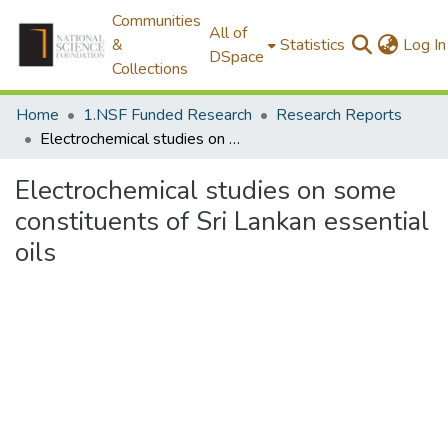
Communities
All of
&
Statistics
Log In
DSpace
Collections
Home
1.NSF Funded Research
Research Reports
Electrochemical studies on some constituents of Sri Lankan essential oils
Electrochemical studies on some
constituents of Sri Lankan essential
oils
● ● ● ●
▶ **Task instructions**
Write the data out again exactly, but without its images.

▶ **Your response**
Communities
All of
&
Statistics
Log In
DSpace
Collections
Home
1.NSF Funded Research
Research Reports
Electrochemical studies on some constituents of Sri Lankan essential oils
Electrochemical studies on some
constituents of Sri Lankan essential
oils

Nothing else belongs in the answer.